A new report by WatchGuard sheds light on the state of malware so far into 2020.
One of the most crucial findings of the report is that 67% of the malware in Q1 of 2020 was distributed via encrypted HTTPS connections. Furthermore, more than 70% of the malware was identified as zero-day, thus evading signature-based antivirus solutions.
What do these statistics show in terms of the state of security in organizations? Most organizations seem to be unable to detect two-thirds of incoming malware, with the UK being a top target in network attacks.
What can organizations do to improve their network security?
HTTPS Inspection Becomes Mandatory
“As malware continues to become more advanced and evasive, the only reliable approach to defense is implementing a set of layered security services, including advanced threat detection methods and HTTPS inspection,” says Corey Nachreiner, CTO at WatchGuard.
HTTPS inspection involves extra work, which may be the reason for the inability of most enterprises to implement it. However, since most malware is delivered through encrypted connections, its deployment is rather mandatory. Letting traffic go uninspected is no longer an option, Nachreiner adds.

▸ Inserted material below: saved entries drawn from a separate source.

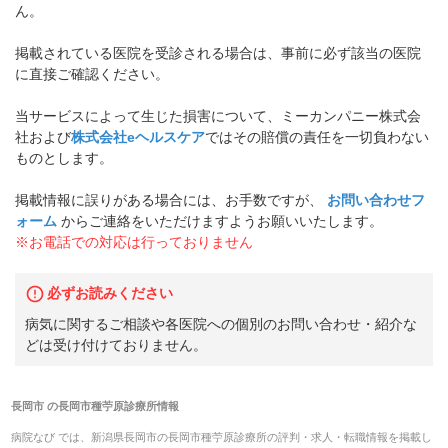
ん。
掲載されている医院を受診される場合は、事前に必ず該当の医院
に直接ご確認ください。
当サービスによって生じた損害について、ミーカンパニー株式会
社および
株式会社eヘルスケア
ではその賠償の責任を一切負わない
ものとします。
掲載情報に誤りがある場合には、お手数ですが、
お問い合わせフ
ォーム
からご連絡をいただけますようお願いいたします。
※お電話での対応は行っておりません
必ずお読みください
病気に関するご相談や各医院への個別のお問い合わせ・紹介な
どは受け付けておりません。
長岡市
の
長岡市種苧原診療所
情報
病院なび では、
新潟県
長岡市
の
長岡市種苧原診療所
の
評判・求人・転職
情報を掲載し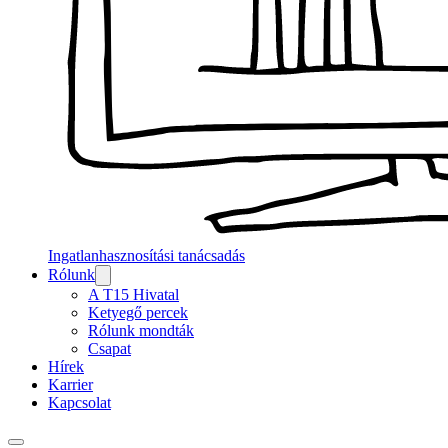
Ingatlanhasznosítási tanácsadás
Rólunk
A T15 Hivatal
Ketyegő percek
Rólunk mondták
Csapat
Hírek
Karrier
Kapcsolat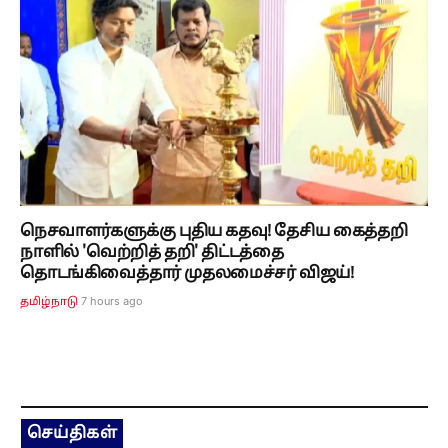
நெசவாளர்களுக்கு புதிய கதவு! தேசிய கைத்தறி
நாளில் 'வெற்றித் தறி' திட்டத்தை
தொடங்கிவைத்தார் முதலமைச்சர் விஜய்!
7 hours ago
தமிழ்நாடு
செய்திகள்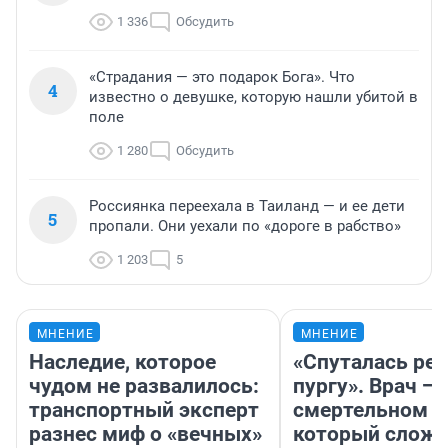
1 336
Обсудить
«Страдания — это подарок Бога». Что
4
известно о девушке, которую нашли убитой в
поле
1 280
Обсудить
Россиянка переехала в Таиланд — и ее дети
5
пропали. Они уехали по «дороге в рабство»
1 203
5
МНЕНИЕ
МНЕНИЕ
Наследие, которое
«Спуталась реч
чудом не развалилось:
пургу». Врач — 
транспортный эксперт
смертельном д
разнес миф о «вечных»
который слож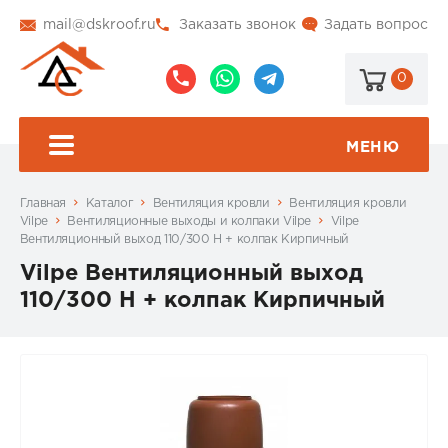
mail@dskroof.ru
Заказать звонок
Задать вопрос
0
8
8
@dskroof
(495)
(985)
773-
206-
МЕНЮ
99-
34-
94
57
Главная
Каталог
Вентиляция кровли
Вентиляция кровли
Vilpe
Вентиляционные выходы и колпаки Vilpe
Vilpe
Вентиляционный выход 110/300 Н + колпак Кирпичный
Vilpe Вентиляционный выход
110/300 Н + колпак Кирпичный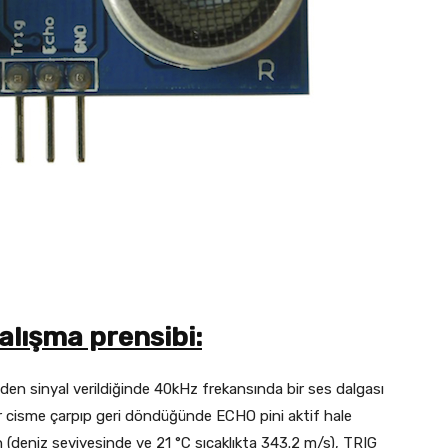
alışma prensibi:
den sinyal verildiğinde 40kHz frekansında bir ses dalgası
bir cisme çarpıp geri döndüğünde ECHO pini aktif hale
çin (deniz seviyesinde ve 21 °C sıcaklıkta 343.2 m/s), TRIG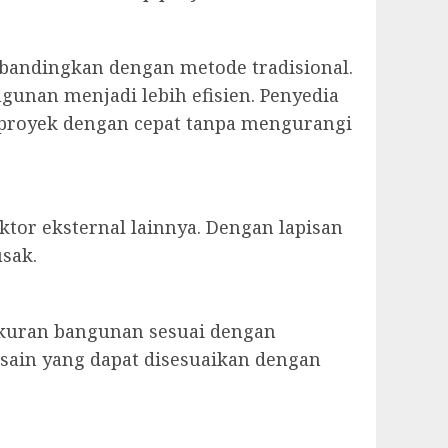
ibandingkan dengan metode tradisional.
gunan menjadi lebih efisien. Penyedia
an proyek dengan cepat tanpa mengurangi
ktor eksternal lainnya. Dengan lapisan
usak.
 ukuran bangunan sesuai dengan
esain yang dapat disesuaikan dengan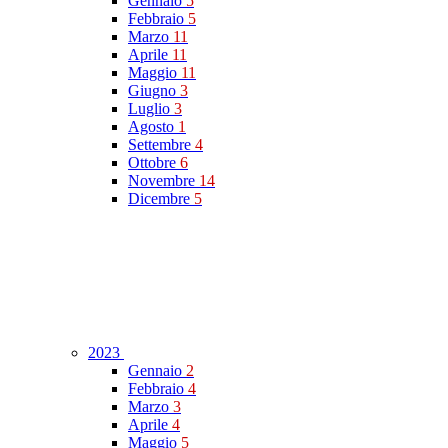
Gennaio
5
Febbraio
5
Marzo
11
Aprile
11
Maggio
11
Giugno
3
Luglio
3
Agosto
1
Settembre
4
Ottobre
6
Novembre
14
Dicembre
5
2023
Gennaio
2
Febbraio
4
Marzo
3
Aprile
4
Maggio
5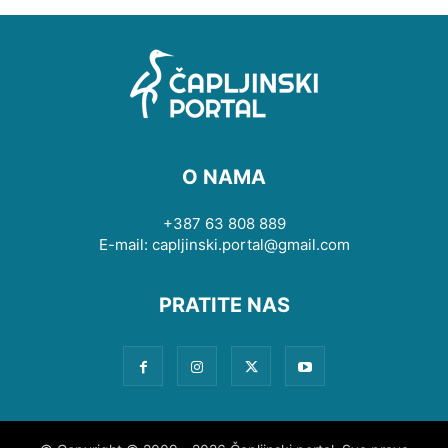
O NAMA
+387 63 808 889
E-mail: capljinski.portal@gmail.com
PRATITE NAS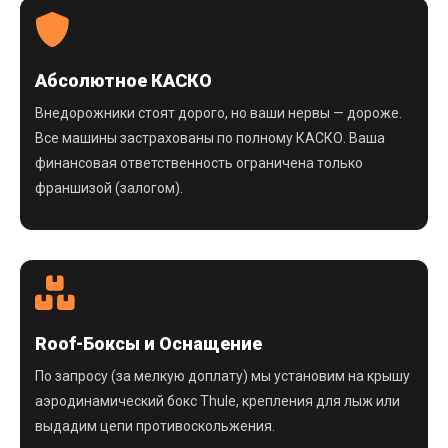
Абсолютное КАСКО
Внедорожники стоят дорого, но ваши нервы — дороже.
Все машины застрахованы по полному КАСКО. Ваша
финансовая ответственность ограничена только
франшизой (залогом).
Roof-Боксы и Оснащение
По запросу (за мелкую доплату) мы установим на крышу
аэродинамический бокс Thule, крепления для лыж или
выдадим цепи противоскольжения.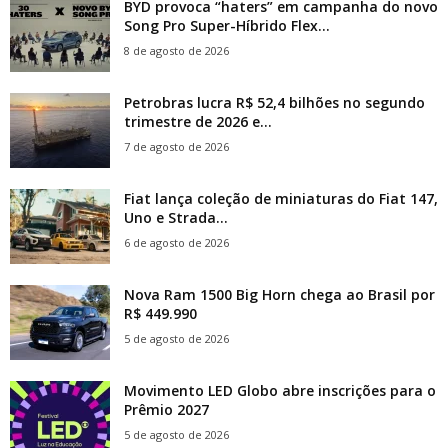
BYD provoca “haters” em campanha do novo
Song Pro Super-Híbrido Flex...
8 de agosto de 2026
Petrobras lucra R$ 52,4 bilhões no segundo
trimestre de 2026 e...
7 de agosto de 2026
Fiat lança coleção de miniaturas do Fiat 147,
Uno e Strada...
6 de agosto de 2026
Nova Ram 1500 Big Horn chega ao Brasil por
R$ 449.990
5 de agosto de 2026
Movimento LED Globo abre inscrições para o
Prêmio 2027
5 de agosto de 2026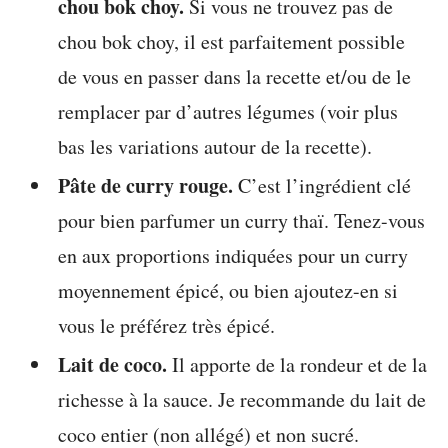
chou bok choy.
Si vous ne trouvez pas de
chou bok choy, il est parfaitement possible
de vous en passer dans la recette et/ou de le
remplacer par d’autres légumes (voir plus
bas les variations autour de la recette).
Pâte de curry rouge.
C’est l’ingrédient clé
pour bien parfumer un curry thaï. Tenez-vous
en aux proportions indiquées pour un curry
moyennement épicé, ou bien ajoutez-en si
vous le préférez très épicé.
Lait de coco.
Il apporte de la rondeur et de la
richesse à la sauce. Je recommande du lait de
coco entier (non allégé) et non sucré.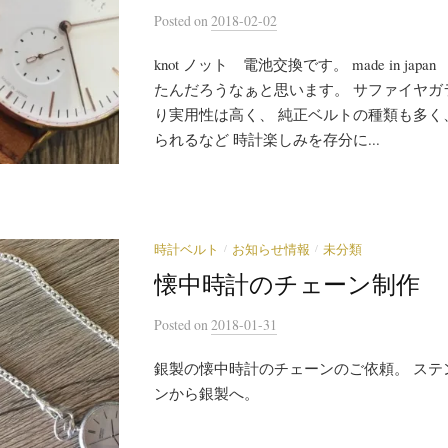
Posted
on
2018-02-02
knot ノット 電池交換です。 made in ja
たんだろうなぁと思います。 サファイヤガ
り実用性は高く、 純正ベルトの種類も多く
られるなど 時計楽しみを存分に...
/
/
時計ベルト
お知らせ情報
未分類
懐中時計のチェーン制作
Posted
on
2018-01-31
銀製の懐中時計のチェーンのご依頼。 ステ
ンから銀製へ。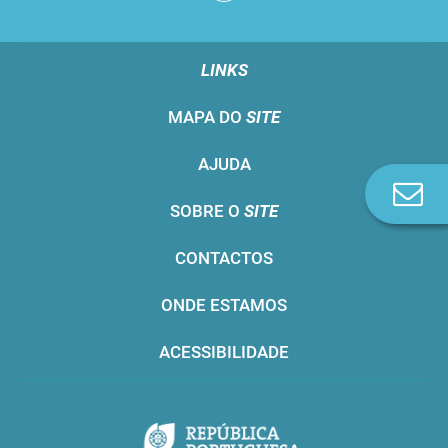
LINKS
MAPA DO
SITE
AJUDA
Co
SOBRE O
SITE
n
CONTACTOS
ONDE ESTAMOS
ACESSIBILIDADE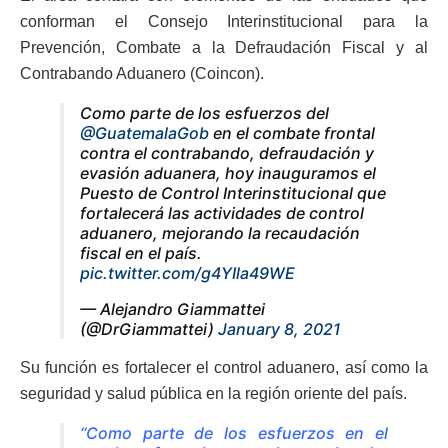
conforman el Consejo Interinstitucional para la
Prevención, Combate a la Defraudación Fiscal y al
Contrabando Aduanero (Coincon).
Como parte de los esfuerzos del
@GuatemalaGob
en el combate frontal
contra el contrabando, defraudación y
evasión aduanera, hoy inauguramos el
Puesto de Control Interinstitucional que
fortalecerá las actividades de control
aduanero, mejorando la recaudación
fiscal en el país.
pic.twitter.com/g4YIla49WE
— Alejandro Giammattei
(@DrGiammattei)
January 8, 2021
Su función es fortalecer el control aduanero, así como la
seguridad y salud pública en la región oriente del país.
“Como parte de los esfuerzos en el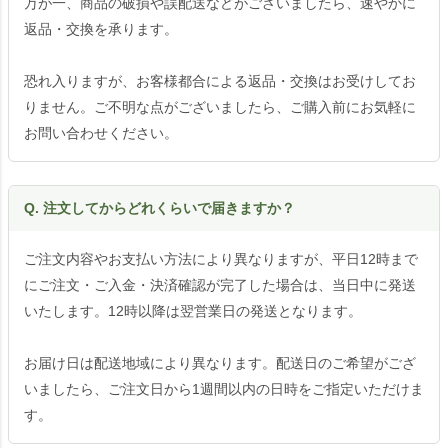
万が一、商品の破損や誤配送などがございましたら、速やかに
返品・交換を承ります。
恐れ入りますが、お客様都合による返品・交換はお受けしてお
りません。ご不明な点がございましたら、ご購入前にお気軽に
お問い合わせください。
Q. 注文してからどれくらいで届きますか？
ご注文内容やお支払い方法により異なりますが、平日12時まで
にご注文・ご入金・決済確認が完了した場合は、当日中に発送
いたします。12時以降は翌営業日の発送となります。
お届け日は配送地域により異なります。配送日のご希望がござ
いましたら、ご注文日から1週間以内の日時をご指定いただけま
す。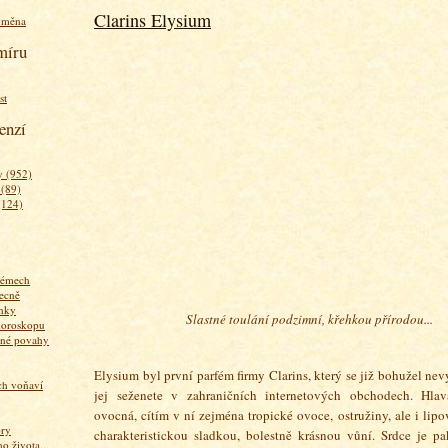
Clarins Elysium
ýměna
míru
st
enzí
 (952)
 (89)
(124)
fémech
ecně
nky
Slastné toulání podzimní, křehkou přírodou...
horoskopu
zné povahy
Elysium byl první parfém firmy Clarins, který se již bohužel nevy
ich voňaví
jej seženete v zahraničních internetových obchodech. Hla
ovocná, cítím v ní zejména tropické ovoce, ostružiny, ale i lipo
ory
charakteristickou sladkou, bolestně krásnou vůní. Srdce je p
 života...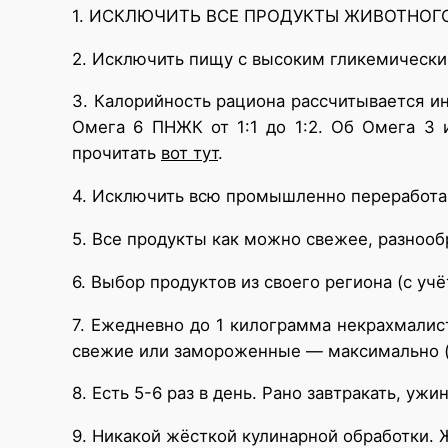
1. ИСКЛЮЧИТЬ ВСЕ ПРОДУКТЫ ЖИВОТНОГ
2. Исключить пищу с высоким гликемически
3. Калорийность рациона рассчитывается и
Омега 6 ПНЖК от 1:1 до 1:2. Об Омега 3 
прочитать
вот тут
.
4. Исключить всю промышленно переработан
5. Все продукты как можно свежее, разнооб
6. Выбор продуктов из своего региона (с уч
7. Ежедневно до 1 килограмма некрахмалис
свежие или замороженные — максимально 
8. Есть 5-6 раз в день. Рано завтракать, ужин
9. Никакой жёсткой кулинарной обработки. Ж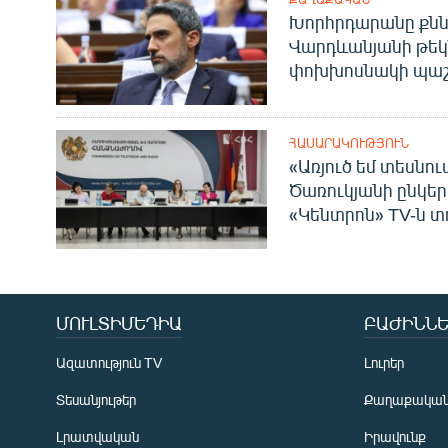
Խորհրդարանը քնն
Վարդևանյանի թեկ
փոխխոսնակի պաշ
ՀԱՍԱՐԱԿՈՒԹՅՈՒՆ
«Առյուծ եմ տեսնու
Ծառուկյանի ընկեր
«Կենտրոն» TV-ն տ
ՄՈՒԼՏԻՄԵԴԻԱ
ԲԱԺԻՆՆԵ
Ազատություն TV
Լուրեր
Տեսանյութեր
Քաղաքակա
Լրատվական
Իրավունք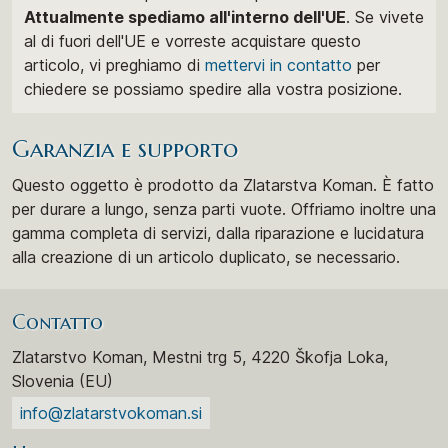
Attualmente spediamo all'interno dell'UE
. Se vivete
al di fuori dell'UE e vorreste acquistare questo
articolo, vi preghiamo di
mettervi in ​​contatto
per
chiedere se possiamo spedire alla vostra posizione.
Garanzia e supporto
Questo oggetto è prodotto da Zlatarstva Koman. È fatto
per durare a lungo, senza parti vuote. Offriamo inoltre una
gamma completa di servizi, dalla riparazione e lucidatura
alla creazione di un articolo duplicato, se necessario.
Contatto
Zlatarstvo Koman, Mestni trg 5, 4220 Škofja Loka,
Slovenia (EU)
info@zlatarstvokoman.si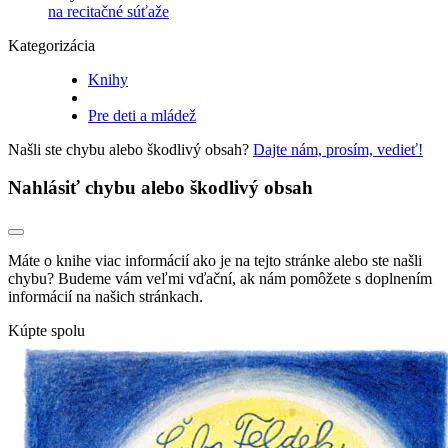
na recitačné súťaže
Kategorizácia
Knihy
Pre deti a mládež
Našli ste chybu alebo škodlivý obsah?
Dajte nám, prosím, vedieť!
Nahlásiť chybu alebo škodlivý obsah
Máte o knihe viac informácií ako je na tejto stránke alebo ste našli
chybu? Budeme vám veľmi vďační, ak nám pomôžete s doplnením
informácií na našich stránkach.
Kúpte spolu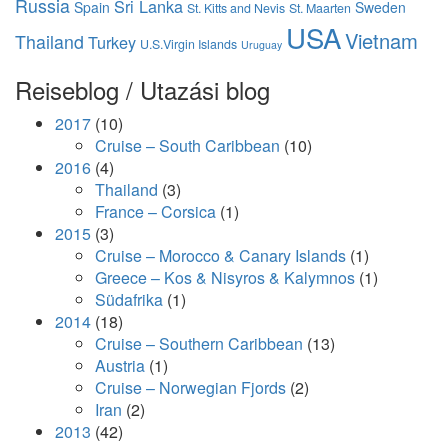
Russia
Sri Lanka
Spain
Sweden
St. Kitts and Nevis
St. Maarten
USA
Vietnam
Thailand
Turkey
U.S.Virgin Islands
Uruguay
Reiseblog / Utazási blog
2017
(10)
Cruise – South Caribbean
(10)
2016
(4)
Thailand
(3)
France – Corsica
(1)
2015
(3)
Cruise – Morocco & Canary Islands
(1)
Greece – Kos & Nisyros & Kalymnos
(1)
Südafrika
(1)
2014
(18)
Cruise – Southern Caribbean
(13)
Austria
(1)
Cruise – Norwegian Fjords
(2)
Iran
(2)
2013
(42)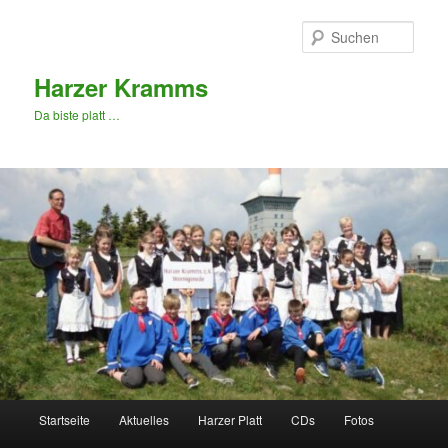
Zum
primären
Such
Inhalt
springen
Harzer Kramms
Da biste platt …
Hauptmenü
Startseite
Aktuelles
Harzer Platt
CDs
Fotos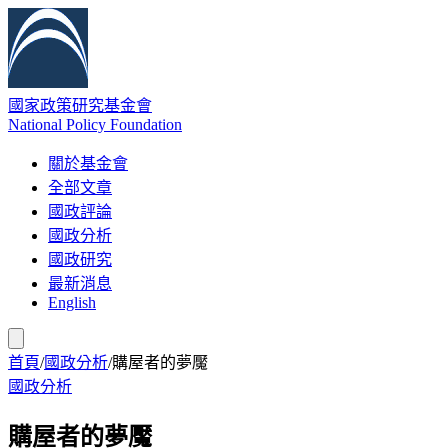
國家政策研究基金會
National Policy Foundation
關於基金會
全部文章
國政評論
國政分析
國政研究
最新消息
English
首頁
/
國政分析
/
購屋者的夢魘
國政分析
購屋者的夢魘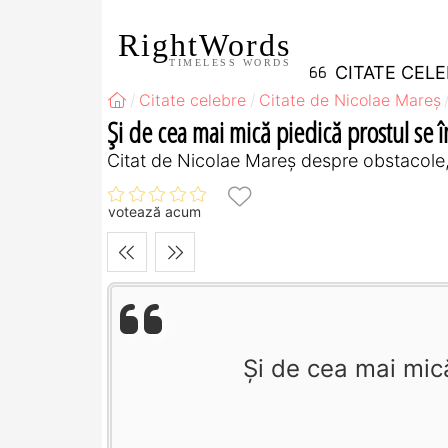
RightWords
TIMELESS WORDS
CITATE CEL
Citate celebre
Citate de Nicolae Mareș
Și de cea mai mică piedică prostul se 
Citat de Nicolae Mareș despre obstacole,
votează acum
Și de cea mai mic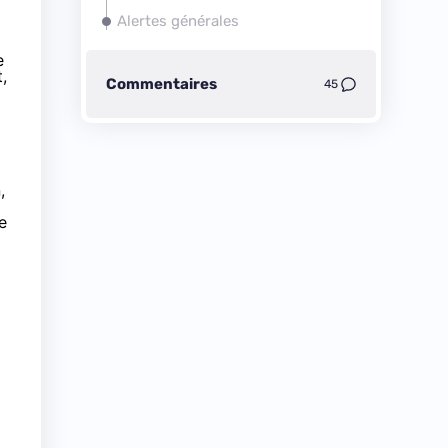
Alertes générales
e
,
Commentaires
45
,
e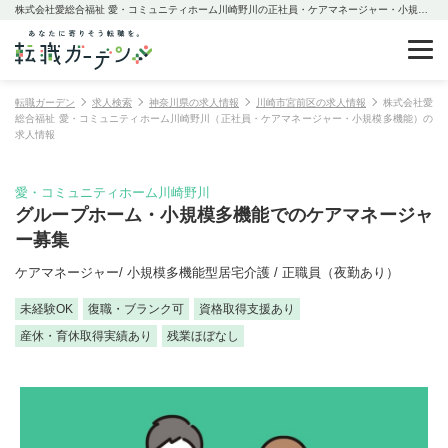
株式会社愛総合福祉 愛・コミュニティホーム川崎野川の正社員・ケアマネージャー・小規模多機能の求人情報
転職ガーデン
求人検索
神奈川県の求人情報
川崎市宮前区の求人情報
株式会社愛
総合福祉 愛・コミュニティホーム川崎野川（正社員・ケアマネージャー・小規模多機能）の
求人情報
愛・コミュニティホーム川崎野川
グループホーム・小規模多機能でのケアマネージャ
ー募集
ケアマネージャー/ 小規模多機能型居宅介護 / 正職員（夜勤あり）
未経験OK
復職・ブランク可
資格取得支援あり
産休・育休取得実績あり
残業ほぼなし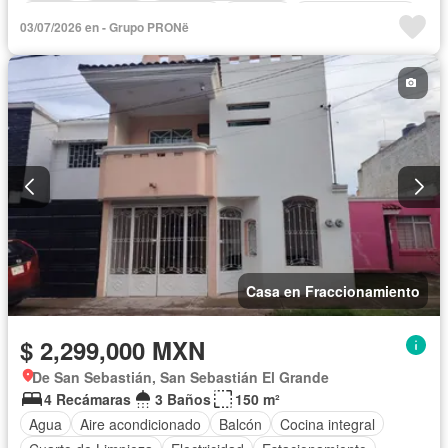
Circuito cerrado de televisión
Cisterna
Cocina equipada
03/07/2026 en - Grupo PRONë
Cocina integral
Cuarto de Limpieza
Cuarto de servicio
Electricidad
Estacionamiento
Gas natural
Internet
Jardín
Despacho
Recámara con closet
Sala polivalente
Seguridad
Televisión por cable
Terraza
Vista panorámica
Wifi
Zonas verdes
Sin amueblar
Casa en Fraccionamiento
$ 2,299,000 MXN
De San Sebastián, San Sebastián El Grande
4 Recámaras
3 Baños
150 m²
Agua
Aire acondicionado
Balcón
Cocina integral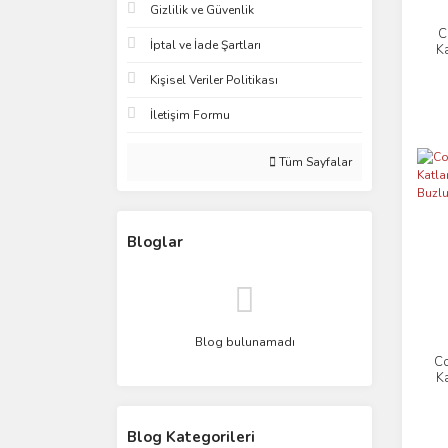
Gizlilik ve Güvenlik
C
İptal ve İade Şartları
Ka
Kişisel Veriler Politikası
İletişim Formu
Tüm Sayfalar
Bloglar
Blog bulunamadı
Co
Ka
Blog Kategorileri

As a comparison, in 2019 researchers logged more than 2.8 million encrypted malware attacks, or 27 percent more than the previous year, with the threat of encrypted malware accelerating throughout 2019. More specifically, 2.4 million encrypted attackers were registered, marking a 76 percent year-to-date increase, according to a report by SonicWall Capture Labs. Considering current statistics, this trend is unfolding.
Domains Distributing Malware
So far in the year, five of the top 10 domains associated with malware delivery hosted Monero cryptominers. The surge in cryptomining malware is likely stemming from the ease of adding a cryptoming module to malware. This gives cybercriminals yet another way to generate passive income, security researchers point out.
One of the most popular encrypted malware threats so far this year in the so-called Cryxos Trojan, mainly targeting Hong Kong. The malware has been delivered in phishing campaigns as a malicious attachment disguised as an invoice, prompting the user to enter their email address and password.
WatchGuard also detected three new domains hosting phishing campaigns. The domains impersonated digital marketing and analytics product Mapp Engage, online betting platform Bet365, and an AT&T login page, which is no longer active.
Threats Associated with the Coronavirus
The coronavirus trend in malware delivery and malicious campaigns continues even now.
In May, a Proofpoint report showed that more than 300, coronavirus-themed phishing campaigns were created to harvest personal and banking details from potential victims.
These phishing campaigns use templates facilitating the creation of high-quality, malicious web domains. These have been used in phishing campaigns related to the COVID-19 pandemic, where organizations such as WHO (World Health Organization), the US Centers for Disease Control, the IRS, HMRC in the UK, and local councils across London are impersonated.